L’elenco purtroppo non finisce qui perché anche a Fossalto sono stati spesi 400mila euro per una scuola ancora inagibile e qualcuno pensa ancora che giocare con la vita dei bambini che hanno diritto si a un gelato ma non a studiare tranquilli.
CROLLO JOVINE, DIECI ANNI DOPO SI CONOSCONO I COLPEVOLI MA NESSUNO HA PAGATO
Perché continua ad accadere tutto questo? L’imperizia di chi non bada alla sicurezza nelle scuole deriva anche da una punibilità tutt’altro che vera in Italia. Anche sulla tragedia della scuola Jovine di San Giuliano di Puglia purtroppo ha pesato l’applicazione dell’indulto.
I colpevoli dei reati di omicidio, disastro e lesioni colpose sono stati individuati. Si tratta del progettista Giuseppe La Serra, del tecnico comunale Mario Marinaro, e degli imprenditori Giovanni Martino e Carmine Abiuso. Tutti condannati a cinque anni di reclusione dopo un iter giudiziario lungo e doloroso. Con loro fu giudicato responsabile anche l’ex sindaco Antonio Borrelli ma per lui la pena è di due anni e undici mesi. L’unico che ha pagato davvero la scelta di aprire la scuola sopraelevata con la morte della figlia Antonella, una delle nove vittime di quella prima elementare che scomparse del tutto.
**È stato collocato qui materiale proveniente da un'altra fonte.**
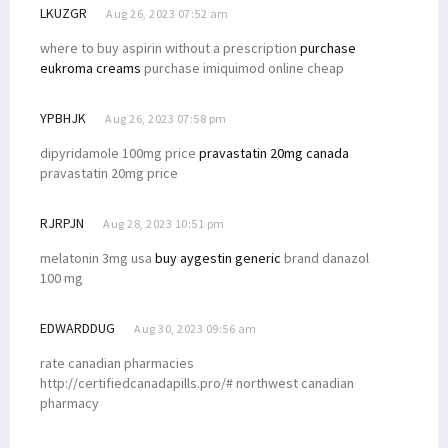
LKUZGR
Aug 26, 2023 07:52 am
where to buy aspirin without a prescription
purchase
eukroma creams
purchase imiquimod online cheap
YPBHJK
Aug 26, 2023 07:58 pm
dipyridamole 100mg price
pravastatin 20mg canada
pravastatin 20mg price
RJRPJN
Aug 28, 2023 10:51 pm
melatonin 3mg usa
buy aygestin generic
brand danazol
100 mg
EDWARDDUG
Aug 30, 2023 09:56 am
rate canadian pharmacies
http://certifiedcanadapills.pro/# northwest canadian
pharmacy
In primo grado il tredici luglio 2007 furono tutti assolti dal giudice monocratico di Larino Laura D’Arcangelo, la Corte d’appello di Campobasso il 25 febbraio 2009 riconosce la colpevolezza dei cinque e condanna Giuseppe La Serra e Mario Marinaro a sei anni e dieci mesi di reclusione, Giovanni Martino e Carmine Abiuso a cinque anni e Antonio Borrelli a due anni e undici mesi. La scuola, secondo la terna di giudici Iapaolo – Di Giacomo – Parise, era caduta per effetto del malcostruire e il terremoto aveva soltanto accelerato lo sgretolamento di quella sopraelevazione in cemento armato che gravava su una struttura in ciottoli e pietra. La Cassazione il 28 gennaio 2010 conferma nel merito la sentenza dei giudici di secondo grado ma rimanda il processo alla Corte d’appello di Salerno per la rideterminazione delle pene. L’attuale ripartizione è stata decisa il 7 dicembre 2010 proprio dai giudici campani. Inutile l’ulteriore ricorso in Cassazione degli avvocati della difesa che è servito però soltanto a ritardare soltanto l’applicazione della pena.
Ai quattro colpevoli la pena è stata ridotta di tre anni per effetto dell’indulto, ne consegue che nessuno di loro, nonostante siano morti ventisette bambini e una maestra, ha mai scontato un giorno di carcere. Per i restanti due non esiste l’obbligo della detenzione dietro le sbarre. Giovanni Martino aveva anche ricevuto, durante l’iter giudiziario, anche incarichi ufficiali dai comuni del cratere. Per ora restano sospesi da arti e mestieri per cinque anni ma si tratta comunque di una pena che non ha mai soddisfatto i familiari delle vittime.
Lo ha sempre sostenuto il presidente del Comitato Antonio Morelli quando dice che “i figli non glieli restituisce nessuno ma è giusto che i colpevoli vadano in carcere”.